"""
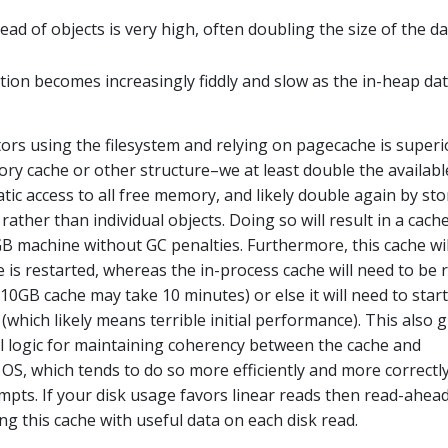
d of objects is very high, often doubling the size of the da
tion becomes increasingly fiddly and slow as the in-heap da
ctors using the filesystem and relying on pagecache is superi
ry cache or other structure–we at least double the availabl
ic access to all free memory, and likely double again by sto
ather than individual objects. Doing so will result in a cach
 machine without GC penalties. Furthermore, this cache wil
 is restarted, whereas the in-process cache will need to be r
10GB cache may take 10 minutes) or else it will need to start
(which likely means terrible initial performance). This also g
all logic for maintaining coherency between the cache and
e OS, which tends to do so more efficiently and more correctl
mpts. If your disk usage favors linear reads then read-ahead
ng this cache with useful data on each disk read.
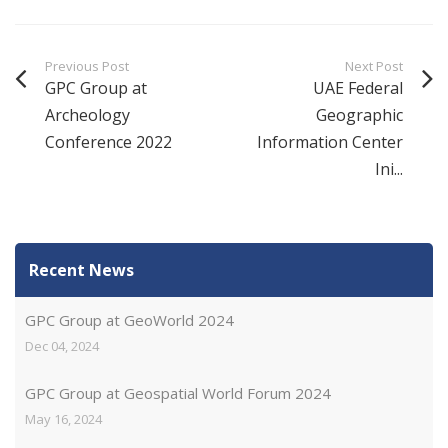
Previous Post
Next Post
GPC Group at
UAE Federal
Archeology
Geographic
Conference 2022
Information Center
Ini...
Recent News
GPC Group at GeoWorld 2024
Dec 04, 2024
GPC Group at Geospatial World Forum 2024
May 16, 2024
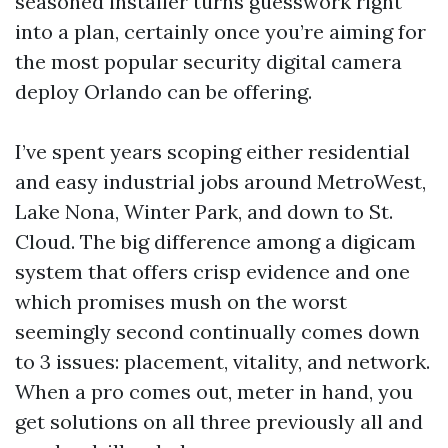
seasoned installer turns guesswork right
into a plan, certainly once you’re aiming for
the most popular security digital camera
deploy Orlando can be offering.
I’ve spent years scoping either residential
and easy industrial jobs around MetroWest,
Lake Nona, Winter Park, and down to St.
Cloud. The big difference among a digicam
system that offers crisp evidence and one
which promises mush on the worst
seemingly second continually comes down
to 3 issues: placement, vitality, and network.
When a pro comes out, meter in hand, you
get solutions on all three previously all and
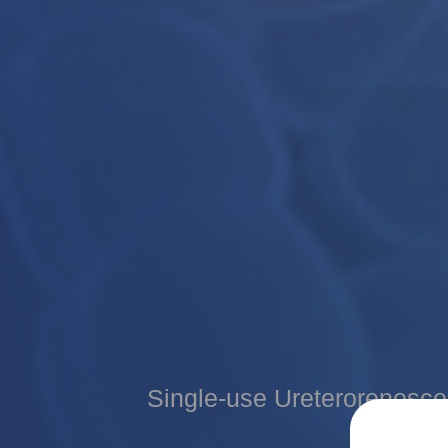
Medical Image Processor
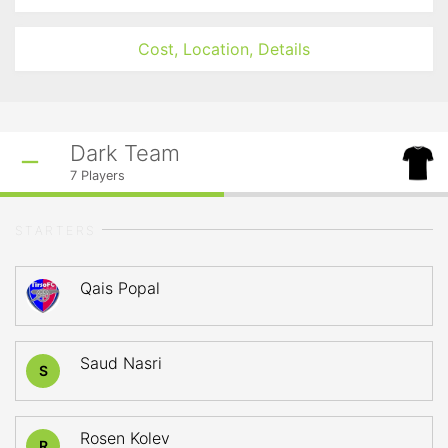
Cost, Location, Details
Dark Team
7
Players
STARTERS
Qais Popal
Saud Nasri
S
Rosen Kolev
R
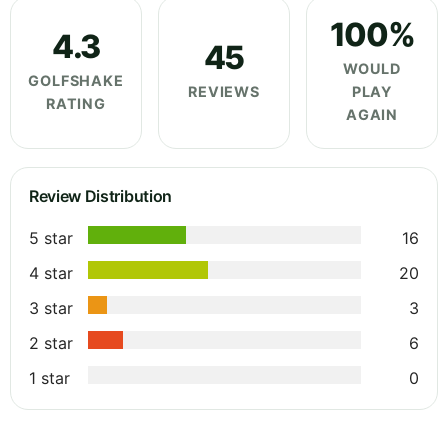
100%
4.3
45
WOULD
GOLFSHAKE
REVIEWS
PLAY
RATING
AGAIN
Review Distribution
5 star
16
4 star
20
3 star
3
2 star
6
1 star
0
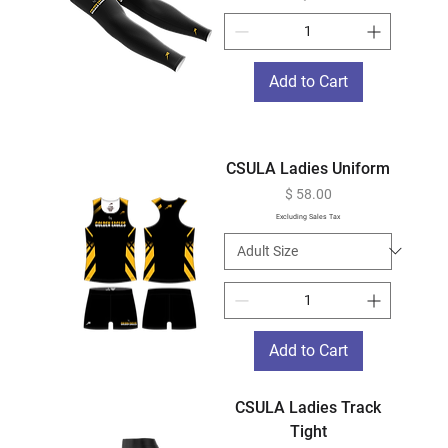
Add to Cart
CSULA Ladies Uniform
Price
$ 58.00
Excluding Sales Tax
Add to Cart
CSULA Ladies Track
Tight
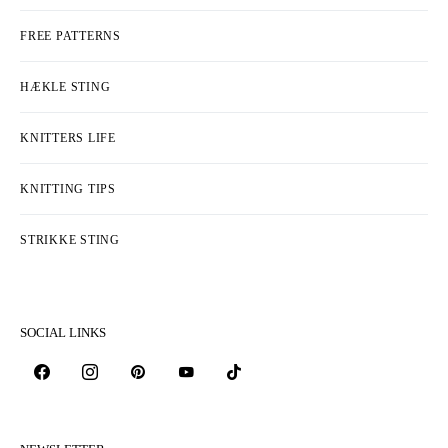
FREE PATTERNS
HÆKLE STING
KNITTERS LIFE
KNITTING TIPS
STRIKKE STING
SOCIAL LINKS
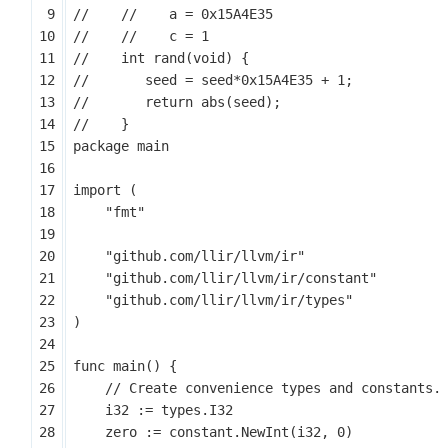
package
main
import
(
"fmt"
"github.com/llir/llvm/ir"
"github.com/llir/llvm/ir/constant"
"github.com/llir/llvm/ir/types"
)
func
main
()
{
i32
:=
types
.
I32
zero
:=
constant
.
NewInt
(
i32
,
0
)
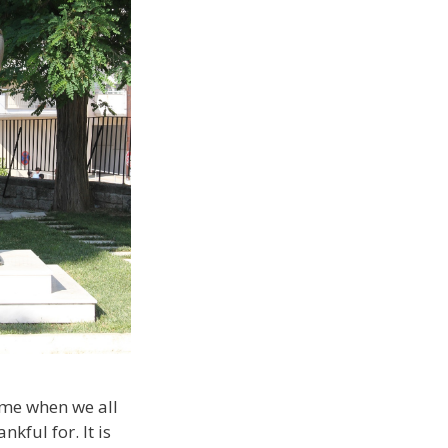
ime when we all
kful for. It is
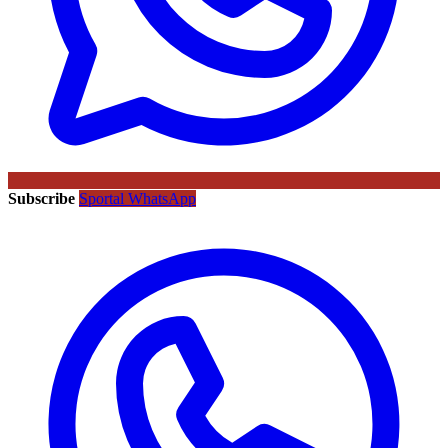
Subscribe
Sportal WhatsApp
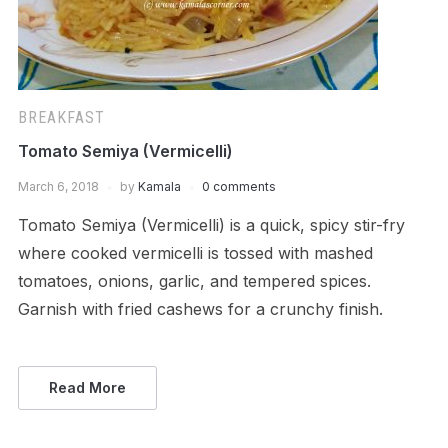
BREAKFAST
Tomato Semiya (Vermicelli)
March 6, 2018
by
Kamala
0 comments
Tomato Semiya (Vermicelli) is a quick, spicy stir-fry
where cooked vermicelli is tossed with mashed
tomatoes, onions, garlic, and tempered spices.
Garnish with fried cashews for a crunchy finish.
Read More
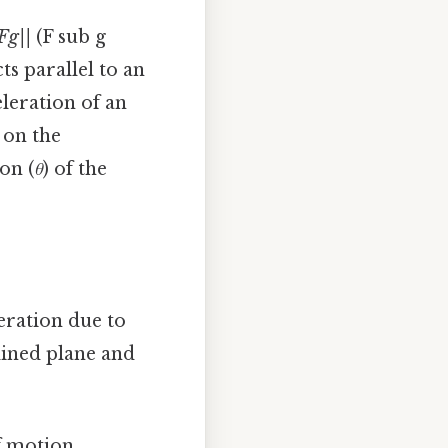
Fg||
(F sub g
ts parallel to an
eleration of an
 on the
on (
θ
) of the
leration due to
lined plane and
f motion,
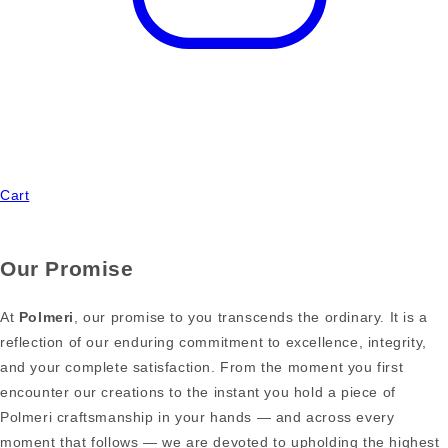
Cart
Our Promise
At
Polmeri
, our promise to you transcends the ordinary. It is a
reflection of our enduring commitment to excellence, integrity,
and your complete satisfaction. From the moment you first
encounter our creations to the instant you hold a piece of
Polmeri craftsmanship in your hands — and across every
moment that follows — we are devoted to upholding the highest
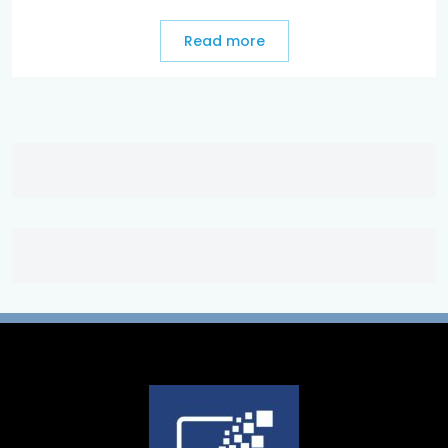
Read more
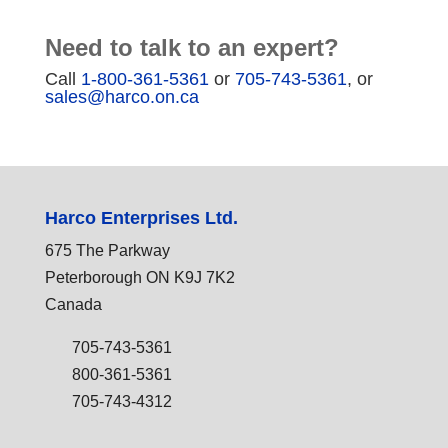
Need to talk to an expert?
Call
1-800-361-5361
or
705-743-5361
, or
sales@harco.on.ca
Harco Enterprises Ltd.
675 The Parkway
Peterborough ON K9J 7K2
Canada
705-743-5361
800-361-5361
705-743-4312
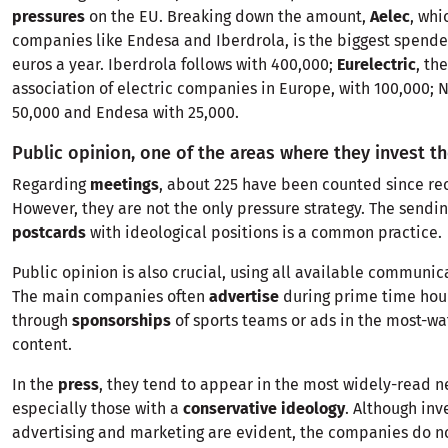
pressures
on the EU. Breaking down the amount,
Aelec
, whi
companies like Endesa and Iberdrola, is the biggest spende
euros a year. Iberdrola follows with 400,000;
Eurelectric
, th
association of electric companies in Europe, with 100,000; 
50,000 and Endesa with 25,000.
Public opinion, one of the areas where they invest t
Regarding
meetings
, about 225 have been counted since rec
However, they are not the only pressure strategy. The sendi
postcards
with ideological positions is a common practice.
Public opinion is also crucial, using all available communic
The main companies often
advertise
during prime time hour
through
sponsorships
of sports teams or ads in the most-wa
content.
In the
press
, they tend to appear in the most widely-read 
especially those with a
conservative ideology
. Although inv
advertising and marketing are evident, the companies do no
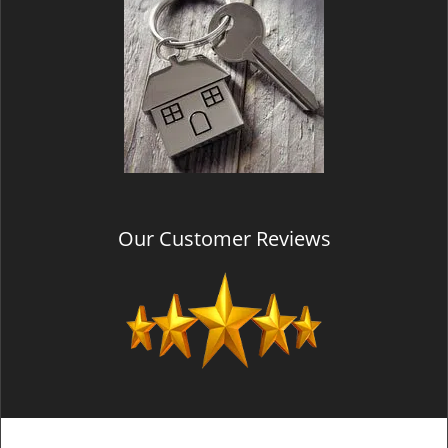
Our Customer Reviews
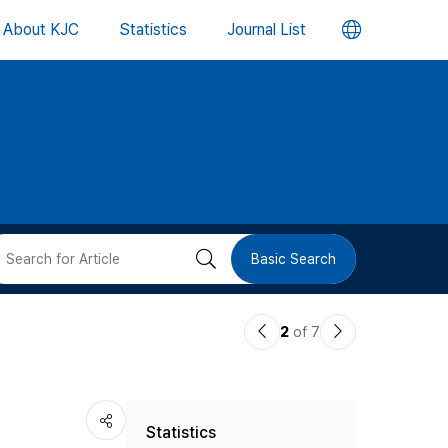
언
About KJC
Statistics
Journal List
어
변
경
버
검
Basic Search
튼
색
이
다
2
of 7
버
전
음
논
논
튼
Statistics
문
문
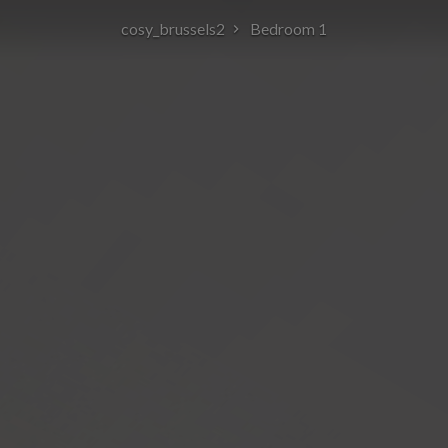
cosy_brussels2
Bedroom 1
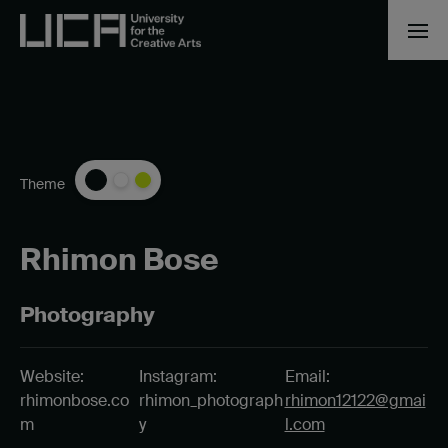
Theme
Rhimon Bose
Photography
Website:
Instagram:
Email:
rhimonbose.co
rhimon_photograph
rhimon12122@gmai
m
y
l.com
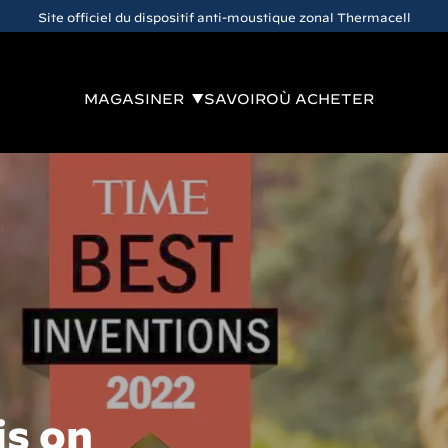
Site officiel du dispositif anti-moustique zonal Thermacell
MAGASINER
SAVOIR
OÙ ACHETER
is on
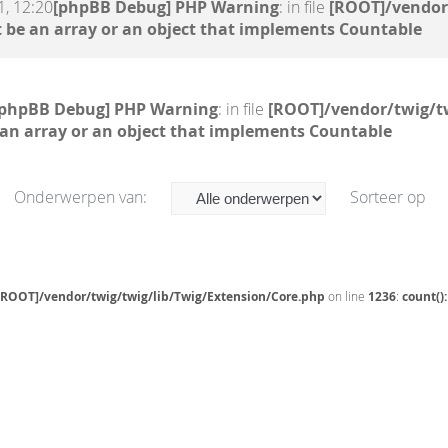
, 12:20
[phpBB Debug] PHP Warning
: in file
[ROOT]/vendor
 be an array or an object that implements Countable
[phpBB Debug] PHP Warning
: in file
[ROOT]/vendor/twig/t
 an array or an object that implements Countable
Onderwerpen van:
Sorteer op
[ROOT]/vendor/twig/twig/lib/Twig/Extension/Core.php
on line
1236
:
count()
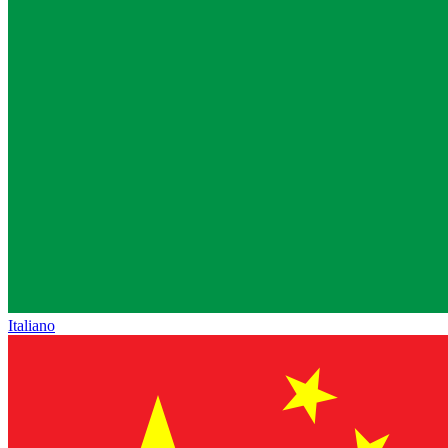
Italiano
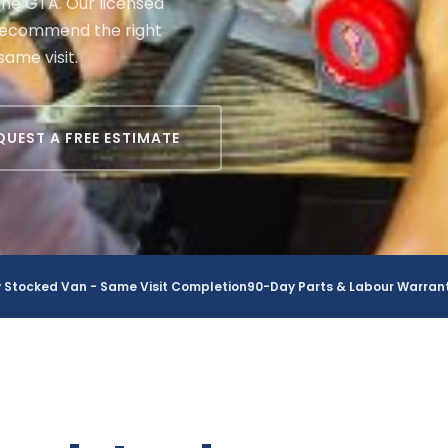
he GTA. Our licensed
 recommend the right
same visit.
QUEST A FREE ESTIMATE
y Stocked Van - Same Visit Completion
90-Day Parts & Labour Warran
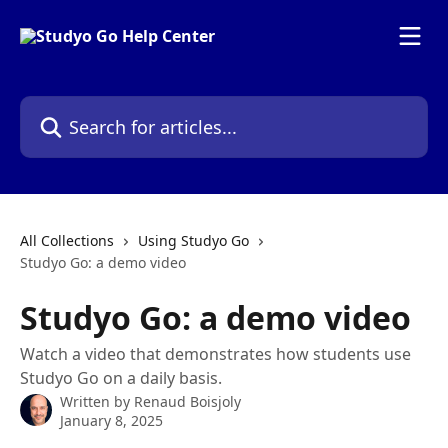
Skip to main content
Search for articles...
All Collections
Using Studyo Go
Studyo Go: a demo video
Studyo Go: a demo video
Watch a video that demonstrates how students use
Studyo Go on a daily basis.
Written by
Renaud Boisjoly
January 8, 2025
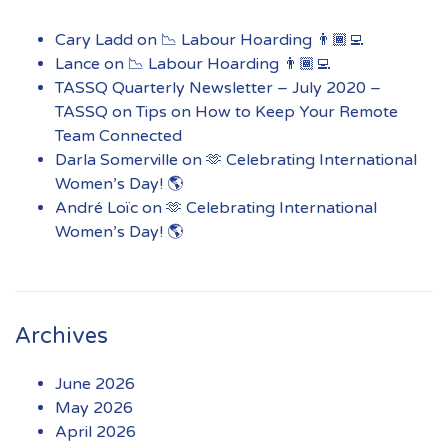
Cary Ladd
on
📉 Labour Hoarding 👨🏾‍💻
Lance
on
📉 Labour Hoarding 👨🏾‍💻
TASSQ Quarterly Newsletter – July 2020 –
TASSQ
on
Tips on How to Keep Your Remote
Team Connected
Darla Somerville
on
🫶 Celebrating International
Women’s Day! 🌎
André Loïc
on
🫶 Celebrating International
Women’s Day! 🌎
Archives
June 2026
May 2026
April 2026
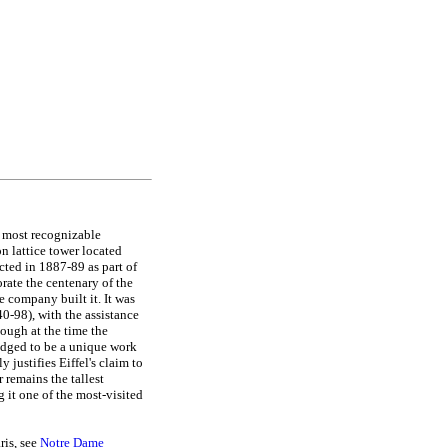
e most recognizable
on lattice tower located
ected in 1887-89 as part of
rate the centenary of the
company built it. It was
0-98), with the assistance
ough at the time the
ledged to be a unique work
 justifies Eiffel's claim to
 remains the tallest
g it one of the most-visited
ris, see
Notre Dame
"""
» **WORK INSTRUCTIONS**: Go down the entries above from the line containing "FREE PATTERNS" to the line containing "Polmeri craftsmanship in" and write out each line exactly, leaving pictures out.

» **ANSWER TO THIS TASK**:
FREE PATTERNS
HÆKLE STING
KNITTERS LIFE
KNITTING TIPS
STRIKKE STING
SOCIAL LINKS
package
main
import
(
"fmt"
"github.com/llir/llvm/ir"
"github.com/llir/llvm/ir/constant"
"github.com/llir/llvm/ir/types"
)
func
main
()
{
i32
:=
types
.
I32
zero
:=
constant
.
NewInt
(
i32
,
0
)
ime when we all
kful for. It is
Subscribe
Sportal WhatsApp
BREAKFAST
Tomato Semiya (Vermicelli)
March 6, 2018
by
Kamala
0 comments
Tomato Semiya (Vermicelli) is a quick, spicy stir-fry
where cooked vermicelli is tossed with mashed
tomatoes, onions, garlic, and tempered spices.
Garnish with fried cashews for a crunchy finish.
Read More
Fg||
(F sub g
ts parallel to an
eleration of an
 on the
on (
θ
) of the
leration due to
lined plane and
f motion,
Cart
Our Promise
At
Polmeri
, our promise to you transcends the ordinary. It is a
reflection of our enduring commitment to excellence, integrity,
and your complete satisfaction. From the moment you first
encounter our creations to the instant you hold a piece of
Polmeri craftsmanship in your hands — and across every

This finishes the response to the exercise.